Tonight I found myself in a room full of people. A few I knew, many I didn't. We were celebrating Nathan's successful completion of his Ph.D. My blood was sufficiently saturated with Dr. Duncan's homebrew and as I sat down I looked around in that perfect counterintuitive balance of buzzed trance and clarity of thought. I saw Josh talking to Grant and Desiree while Britt played with an almost two year old Roy with water bottles. Others mingled, laughing and telling stories.
And then somehow Melvin Udall's question invaded my attention. What if this is as good as it gets? Such a question requires a quick assessment of things.
I'm working a lot at a job I've been at for what seems like an eternity. Things aren't bad there. My personal expectations were lowered enough in 2007 to make anything seem bearable.
Inertia, a need to feel and breathe something new, or perhaps (hopefully) God himself has led me to seminary. I'm reading great things, beginning the beginnings of new friendships, and in small ways remembering what it's like to feel vital again.
There are people I've lost. Neglect, distance, and even death itself have all, in equal measure, removed me from those who once provided a frame for my being, a reason to laugh and to think about tomorrow.
Yet there are others very near that I cling tightly to , as if my life were at stake. They know who they are. These people get me. In our absences they think about me, and I think about them. They are who I naturally move toward.

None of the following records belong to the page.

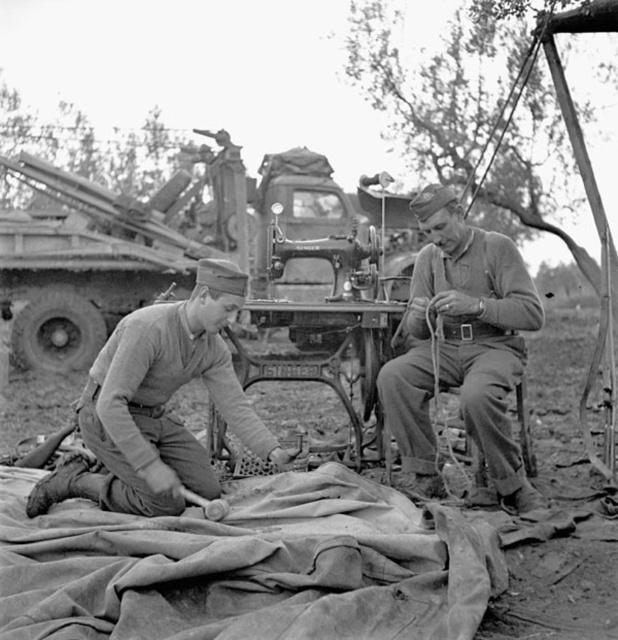 Does matte khaki uniform at center appear under cast iron sewing machine at center?

Correct, matte khaki uniform at center is located below cast iron sewing machine at center.

From the picture: Measure the distance between matte khaki uniform at center and cast iron sewing machine at center.

matte khaki uniform at center is 19.62 inches from cast iron sewing machine at center.

Does point (454, 289) lie in front of point (316, 326)?

Yes.

You are a GUI agent. You are given a task and a screenshot of the screen. Output one action in this format:
    pyautogui.click(x=<x>, y=<y>)
    Task: Click on the matte khaki uniform at center
    
    Given the screenshot: What is the action you would take?
    pyautogui.click(x=462, y=348)

Find the location of `camouflage fabric at lower left`. camouflage fabric at lower left is located at coordinates (158, 404).

Is rough canvas blanket at lower center smaller than cast iron sewing machine at center?

Correct, rough canvas blanket at lower center occupies less space than cast iron sewing machine at center.

Does rough canvas blanket at lower center have a greater width compared to cast iron sewing machine at center?

Correct, the width of rough canvas blanket at lower center exceeds that of cast iron sewing machine at center.

Which is in front, point (316, 483) or point (358, 317)?

Point (316, 483) is in front.

Locate an element on the screen. rough canvas blanket at lower center is located at coordinates (247, 566). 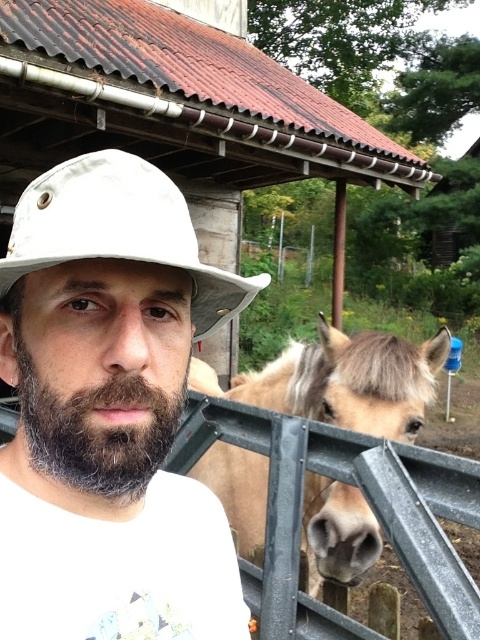 Question: Is white matte hat at center smaller than light brown fur at right?

Choices:
 (A) yes
 (B) no

Answer: (A)

Question: Which point is farther to the camera?

Choices:
 (A) white matte hat at center
 (B) gray matte beard at center
 (C) light brown fur at right

Answer: (C)

Question: Is the position of light brown fur at right less distant than that of gray matte beard at center?

Choices:
 (A) yes
 (B) no

Answer: (B)

Question: Which point appears closest to the camera in this image?

Choices:
 (A) (99, 241)
 (B) (188, 340)

Answer: (A)

Question: Which point is closer to the camera taking this photo?

Choices:
 (A) (299, 394)
 (B) (1, 468)

Answer: (B)

Question: Where is light brown fur at right located in relation to white matte cowboy hat at center in the image?

Choices:
 (A) left
 (B) right

Answer: (B) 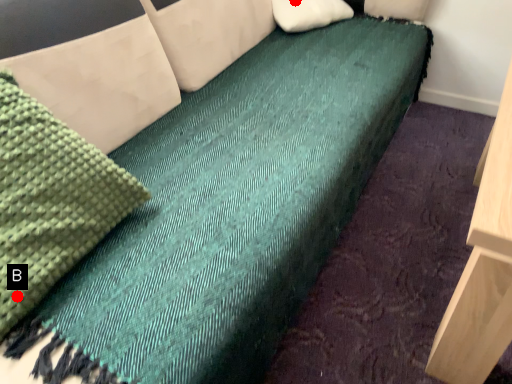 Question: Two points are circled on the image, labeled by A and B beside each circle. Which point is further to the camera?

Choices:
 (A) A is further
 (B) B is further

Answer: (A) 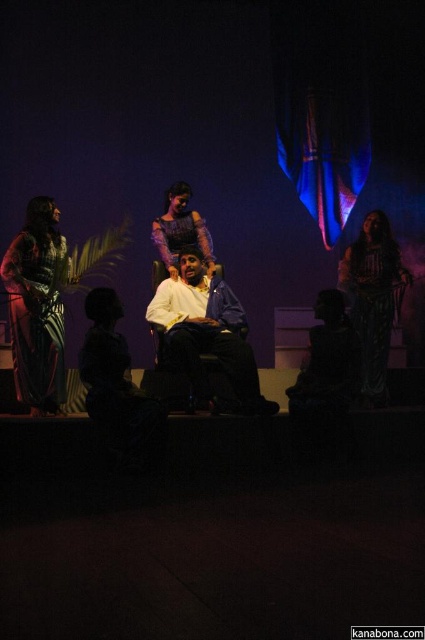 You are an actor standing at the center of the stage. You need to move to the plaid fabric dress at left. Which direction should you move to reach it?

The plaid fabric dress at left is located at point (x=37, y=307), so you should move to the left direction to reach it.

You are a costume designer observing the stage setup. You need to determine which dress is shorter between the plaid fabric dress at left and the silky green dress at right. Based on the scene description, which one is shorter?

The plaid fabric dress at left is shorter than the silky green dress at right.

You are a costume designer preparing for a play. You have two dresses available for the lead actress. The plaid fabric dress at left and the silky green dress at right. The director wants the dress to have a fuller silhouette. Which dress should you choose?

The silky green dress at right has a fuller silhouette because it is thicker than the plaid fabric dress at left, so you should choose the silky green dress at right. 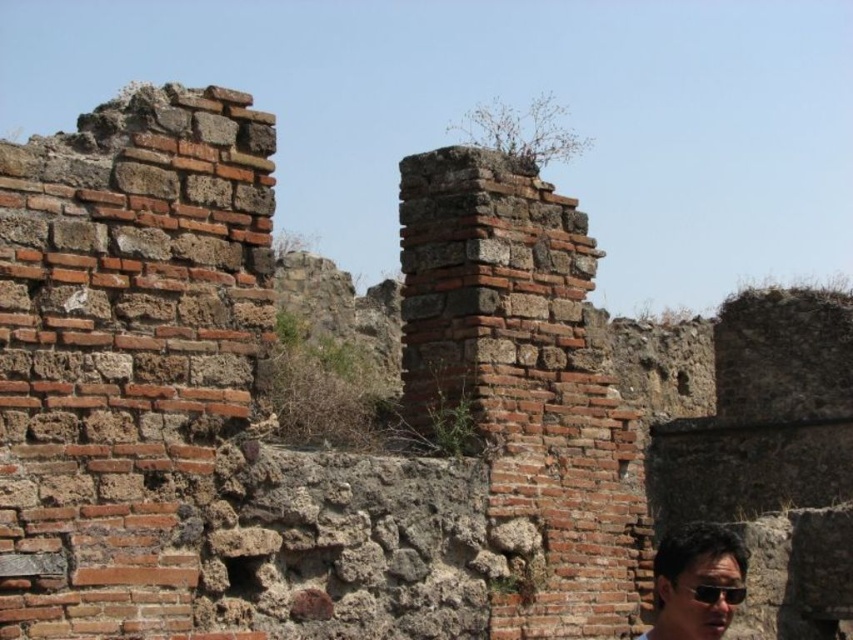 Is matte black sunglasses at lower right closer to camera compared to black plastic goggles at lower right?

Yes, matte black sunglasses at lower right is in front of black plastic goggles at lower right.

Between matte black sunglasses at lower right and black plastic goggles at lower right, which one appears on the right side from the viewer's perspective?

From the viewer's perspective, matte black sunglasses at lower right appears more on the right side.

Between point (695, 600) and point (733, 584), which one is positioned in front?

Point (695, 600) is in front.

At what (x,y) coordinates should I click in order to perform the action: click on matte black sunglasses at lower right. Please return your answer as a coordinate pair (x, y). This screenshot has width=853, height=640. Looking at the image, I should click on coord(695,580). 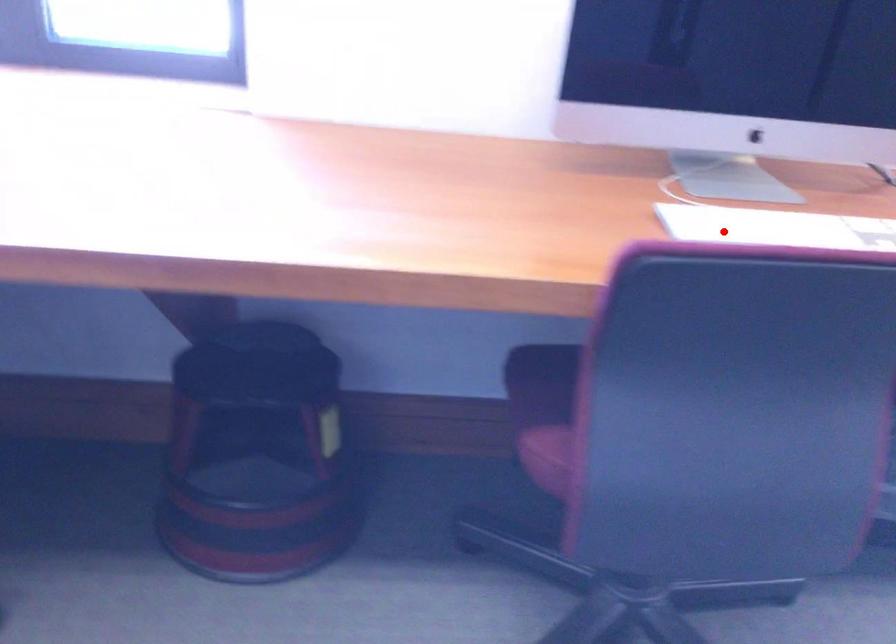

Roy was laughing, and you could tell it was hurting him as he ever so slightly assuaged the pain by bouncing to the music. U2's City of Blinding Lights was on the stereo. "The more you see the less you know/ The less you find out as you go./ I knew much more then/ Than I do now." And this is true. I know much less than I used to know.
But I know enough. I know enough to believe this isn't as good as it gets. My faith in God setting all this right, making the crooked paths straight, doesn't allow me to assume this is the best there is. But for now, it will do. The smiles and the laughs and the goodbyes and the planning for tomorrow are nothing more than the intersection of this time where good enough has to be good enough and that time, where things will be more than just good enough.